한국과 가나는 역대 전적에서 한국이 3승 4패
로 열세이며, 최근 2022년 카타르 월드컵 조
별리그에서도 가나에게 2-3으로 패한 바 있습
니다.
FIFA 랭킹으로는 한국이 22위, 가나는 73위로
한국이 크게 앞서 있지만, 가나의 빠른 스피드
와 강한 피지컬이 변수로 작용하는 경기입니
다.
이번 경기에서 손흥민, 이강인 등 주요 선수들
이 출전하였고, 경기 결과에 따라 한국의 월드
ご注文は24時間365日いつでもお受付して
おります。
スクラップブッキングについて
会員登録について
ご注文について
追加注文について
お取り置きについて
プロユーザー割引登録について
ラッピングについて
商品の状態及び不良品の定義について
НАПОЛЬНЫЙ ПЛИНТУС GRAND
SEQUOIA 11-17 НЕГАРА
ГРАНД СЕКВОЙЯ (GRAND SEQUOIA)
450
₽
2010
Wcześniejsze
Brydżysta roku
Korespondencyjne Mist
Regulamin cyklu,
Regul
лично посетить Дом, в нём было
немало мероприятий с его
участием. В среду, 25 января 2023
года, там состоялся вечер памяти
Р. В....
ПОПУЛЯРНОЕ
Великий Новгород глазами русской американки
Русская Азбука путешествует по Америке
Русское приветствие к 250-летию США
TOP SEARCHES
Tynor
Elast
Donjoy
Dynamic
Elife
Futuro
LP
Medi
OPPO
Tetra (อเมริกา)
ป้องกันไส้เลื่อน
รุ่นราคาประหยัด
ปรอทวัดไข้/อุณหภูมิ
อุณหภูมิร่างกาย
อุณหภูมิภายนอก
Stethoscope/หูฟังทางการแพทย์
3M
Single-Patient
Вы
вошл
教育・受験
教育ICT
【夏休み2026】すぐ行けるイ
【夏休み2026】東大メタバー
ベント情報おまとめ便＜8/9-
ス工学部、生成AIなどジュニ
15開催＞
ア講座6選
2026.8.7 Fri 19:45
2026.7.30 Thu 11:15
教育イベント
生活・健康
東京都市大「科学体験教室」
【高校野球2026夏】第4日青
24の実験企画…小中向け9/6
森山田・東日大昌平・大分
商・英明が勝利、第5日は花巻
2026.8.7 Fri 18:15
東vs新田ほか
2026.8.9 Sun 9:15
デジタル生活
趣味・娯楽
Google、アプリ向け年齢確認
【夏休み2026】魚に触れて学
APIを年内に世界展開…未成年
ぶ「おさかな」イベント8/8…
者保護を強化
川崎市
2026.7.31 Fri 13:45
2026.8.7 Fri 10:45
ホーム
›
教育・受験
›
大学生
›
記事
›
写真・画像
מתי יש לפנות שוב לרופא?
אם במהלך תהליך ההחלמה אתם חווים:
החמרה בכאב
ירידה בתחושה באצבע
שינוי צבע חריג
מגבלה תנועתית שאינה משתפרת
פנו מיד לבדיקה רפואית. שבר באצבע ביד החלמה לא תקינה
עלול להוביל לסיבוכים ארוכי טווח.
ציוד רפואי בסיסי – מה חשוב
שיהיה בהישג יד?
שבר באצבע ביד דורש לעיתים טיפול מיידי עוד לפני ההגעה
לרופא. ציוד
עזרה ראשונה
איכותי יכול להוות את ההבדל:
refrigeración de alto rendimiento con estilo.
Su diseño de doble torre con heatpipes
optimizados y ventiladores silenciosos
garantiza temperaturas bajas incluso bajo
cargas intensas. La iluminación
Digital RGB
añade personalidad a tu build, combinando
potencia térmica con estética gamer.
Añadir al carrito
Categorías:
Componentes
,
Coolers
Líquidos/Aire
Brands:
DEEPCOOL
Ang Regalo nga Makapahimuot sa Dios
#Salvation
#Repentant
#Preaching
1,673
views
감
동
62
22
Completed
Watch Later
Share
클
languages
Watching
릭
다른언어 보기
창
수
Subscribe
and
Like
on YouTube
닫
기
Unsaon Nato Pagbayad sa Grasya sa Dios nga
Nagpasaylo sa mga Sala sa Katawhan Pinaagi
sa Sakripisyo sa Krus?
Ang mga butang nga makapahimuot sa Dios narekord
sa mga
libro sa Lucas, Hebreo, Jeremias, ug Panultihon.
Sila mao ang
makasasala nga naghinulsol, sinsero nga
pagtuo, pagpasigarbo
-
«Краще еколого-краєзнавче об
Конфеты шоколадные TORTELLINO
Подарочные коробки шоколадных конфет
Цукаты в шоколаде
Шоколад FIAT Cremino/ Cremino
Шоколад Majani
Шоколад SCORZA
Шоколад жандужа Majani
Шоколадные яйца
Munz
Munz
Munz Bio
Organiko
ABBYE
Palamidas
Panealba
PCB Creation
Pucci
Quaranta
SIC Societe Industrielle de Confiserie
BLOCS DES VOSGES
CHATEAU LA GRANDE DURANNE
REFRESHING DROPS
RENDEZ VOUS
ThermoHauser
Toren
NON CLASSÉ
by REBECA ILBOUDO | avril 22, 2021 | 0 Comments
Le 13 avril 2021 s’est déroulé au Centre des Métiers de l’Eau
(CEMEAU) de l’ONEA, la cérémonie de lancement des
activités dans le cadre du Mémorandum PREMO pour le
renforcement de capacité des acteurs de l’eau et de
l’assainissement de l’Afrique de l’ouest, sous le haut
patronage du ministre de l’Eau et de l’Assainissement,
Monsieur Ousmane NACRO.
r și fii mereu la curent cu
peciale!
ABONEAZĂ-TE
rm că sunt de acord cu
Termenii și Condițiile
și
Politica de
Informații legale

####

* EXERCISE DIRECTIONS: Your answer must consist of every line in the listing that contains "Dios".

* REPLY:
Ang Regalo nga Makapahimuot sa Dios
Unsaon Nato Pagbayad sa Grasya sa Dios nga
Ang mga butang nga makapahimuot sa Dios narekord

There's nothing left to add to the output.